Mass Law Blog

How to Attract Patent Litigation

by | Nov 27, 2008

If you’re a federal district court, that is.

The answer? You need something not every federal district has. The Eastern and Southern Districts of Texas have them. The Northern District of California has them. The Districts of Pennsylvania (Western), Georgia (Northern) and Illinois (Northern) have them. In fact, so many U.S. District Courts have them that its getting difficult to keep up. Like so many things in life, at first its an advantage to have them, and eventually it becomes necessity.

And now the U.S. District Court for the District of Massachusetts has them.

What are they? Local procedural rules that apply only to patent cases. Local patent rules recognize that patent cases present legal, technical and discovery issues that call for specialized handling. In most jurisdictions these rules require early claim identification and invalidity defenses, attempt to schedule early claim construction (by the Court or by stipulation of the parties) and generally attempt to speed up the patent litigation process.
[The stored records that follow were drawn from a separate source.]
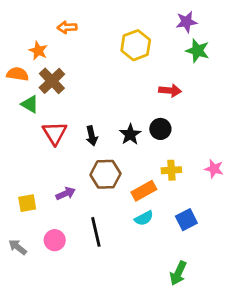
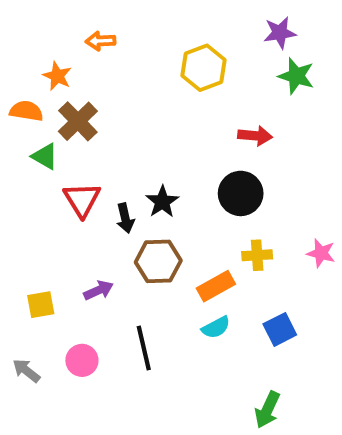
black circle: (160, 129) -> (241, 193), size x1.4
black star: (130, 134) -> (162, 202), moved
black arrow: (92, 136) -> (125, 218), moved

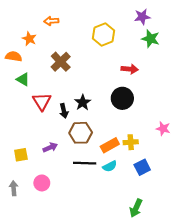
brown cross: (78, 121) -> (61, 62), moved
yellow cross: (257, 255) -> (131, 142), moved
black line: (144, 348) -> (85, 163), moved, turned -75
gray arrow: (26, 371) -> (14, 188), turned 48

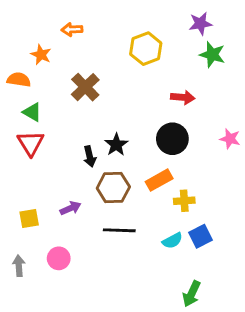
red triangle: (42, 101) -> (31, 143), moved
pink star: (163, 129) -> (230, 139), moved
orange rectangle: (110, 145) -> (159, 180), moved
cyan semicircle: (110, 166) -> (172, 241), moved

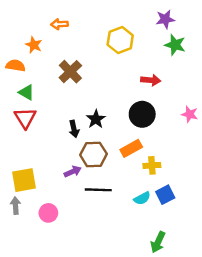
purple arrow: (71, 208) -> (73, 172), moved
yellow square: (29, 218) -> (24, 180), size x1.5
gray arrow: (19, 266) -> (15, 206), moved

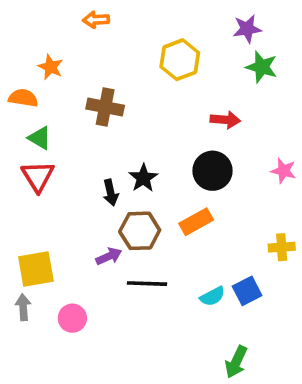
orange arrow: (59, 24) -> (96, 20), moved
brown cross: (70, 72) -> (105, 107), turned -35
yellow cross: (152, 165) -> (282, 247), moved

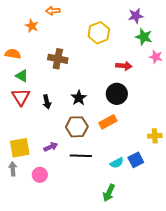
orange star: (51, 67) -> (32, 26), moved
pink star: (283, 171) -> (156, 57), moved
black arrow: (111, 193) -> (47, 102), moved
purple arrow: (109, 256) -> (51, 147), moved
green arrow: (236, 362) -> (109, 193), moved

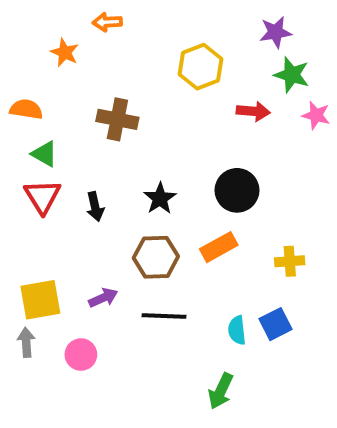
red arrow: (124, 66) -> (253, 111), moved
yellow cross: (155, 136) -> (290, 261), moved
cyan semicircle: (117, 163) -> (237, 330), turned 112

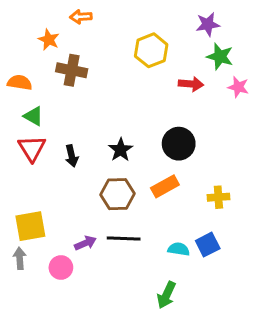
brown cross: (117, 119) -> (72, 70), moved
purple arrow: (103, 298) -> (85, 243), moved
cyan semicircle: (237, 330) -> (179, 249), turned 105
After all, plaintiffs tend to seek out jurisdictions where they can get to trial as quickly as possible, since delay only increases expenses, while speed tends to lead to settlements.
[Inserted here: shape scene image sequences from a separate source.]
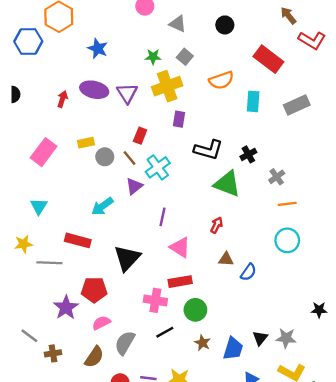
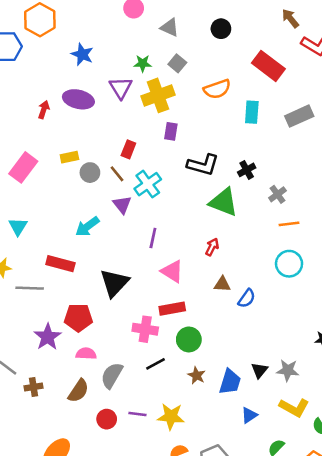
purple triangle: (127, 93) -> (121, 88), moved
purple triangle: (134, 186) -> (122, 205), turned -30
pink semicircle: (101, 323) -> (86, 354), turned 30

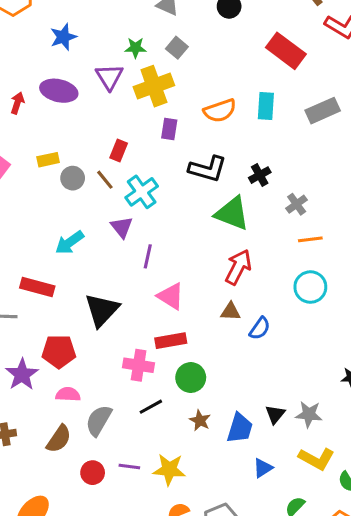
blue star: (82, 54) -> (63, 37), turned 30
orange semicircle: (217, 89) -> (220, 111), moved
purple triangle: (122, 205) -> (122, 227), moved
red arrow: (212, 247) -> (238, 267), moved, size x1.6

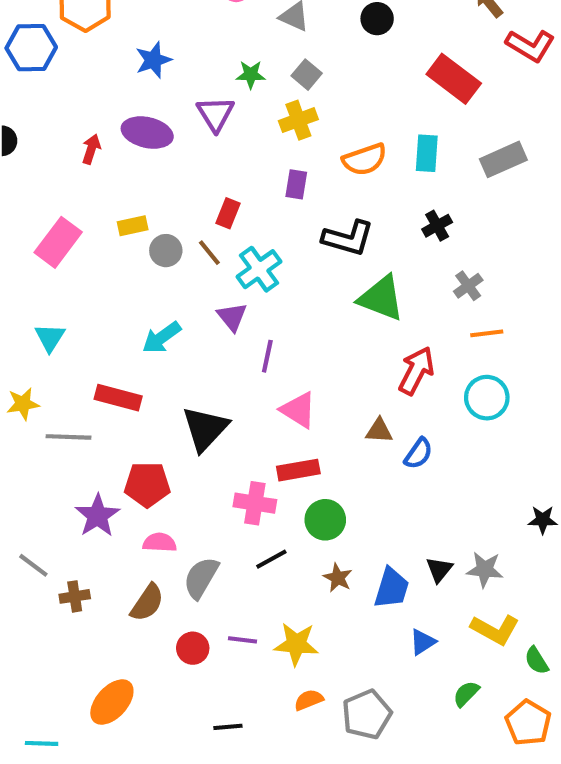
yellow cross: (154, 86) -> (298, 120), moved, size x0.7
black cross: (260, 175) -> (437, 226), moved
red arrow: (238, 267) -> (416, 371), moved

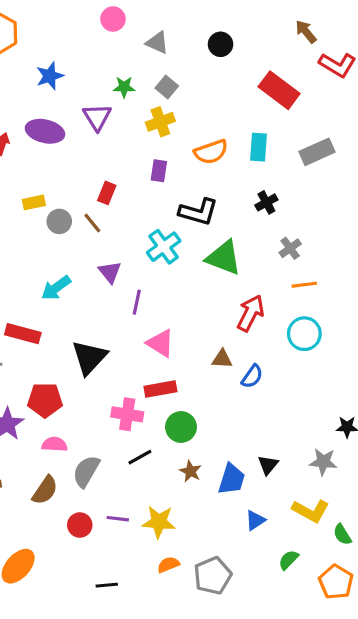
cyan cross: (259, 269) -> (164, 247), moved
gray star: (485, 569) -> (323, 462), moved

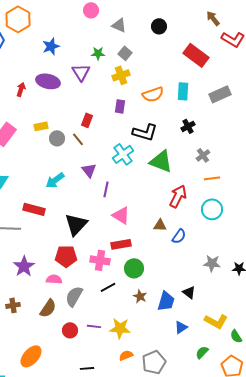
red pentagon: (45, 400) -> (66, 256), moved
gray star: (323, 462) -> (212, 263), moved
black triangle: (268, 465) -> (189, 292), turned -32

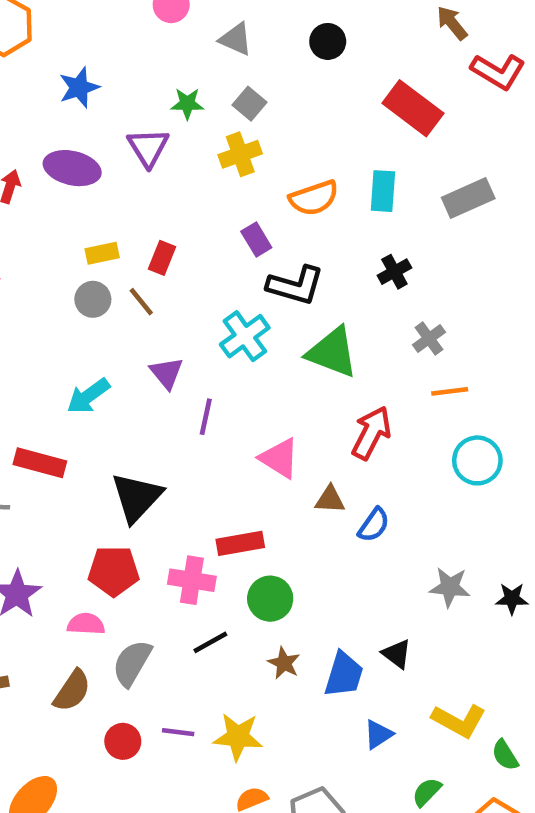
purple rectangle: (120, 106) -> (256, 239), moved, turned -40
yellow rectangle: (41, 126) -> (102, 253), moved
cyan circle: (212, 209) -> (477, 460), moved
pink triangle: (121, 215) -> (279, 458), moved

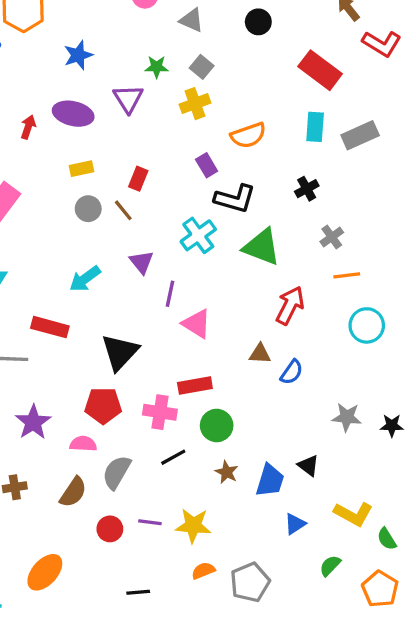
cyan rectangle: (383, 191) -> (315, 127), moved
yellow rectangle: (102, 253) -> (82, 169), moved
pink triangle: (279, 458) -> (197, 324), moved

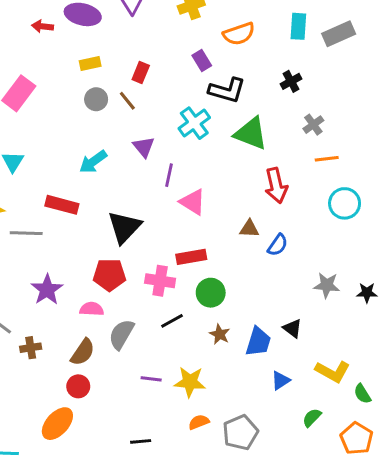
red arrow: (28, 127) -> (43, 26), turned -102
red arrow: (290, 305) -> (276, 186), turned 140
red circle: (110, 529) -> (78, 386), moved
Frankly, the Massachusetts local patent rules appear on the weak end of the spectrum – they focus entirely on the initial Local Rule Rule 16.1 statement to the court, and require the parties to propose a schedule for disclosure of infringement claims and invalidity defenses, address issues associated with claim construction and tutorials for the Court (somewhat common in patent suits), and address various discovery-related issues. By contrast, the Patent Rules in the Eastern District of Texas (which attracts a great deal of patent litigation), sets strict requirements that far exceed the Massachusetts rules.

It’s unlikely that that the Massachusetts patent rules will turn Massachusetts into a hotbed of patent litigation, but you’ve got to start somewhere. Perhaps this will prove to be the first step toward rules that will turn Massachusetts into the “rocket docket” so admired by plaintiffs lawyers and feared by defendants.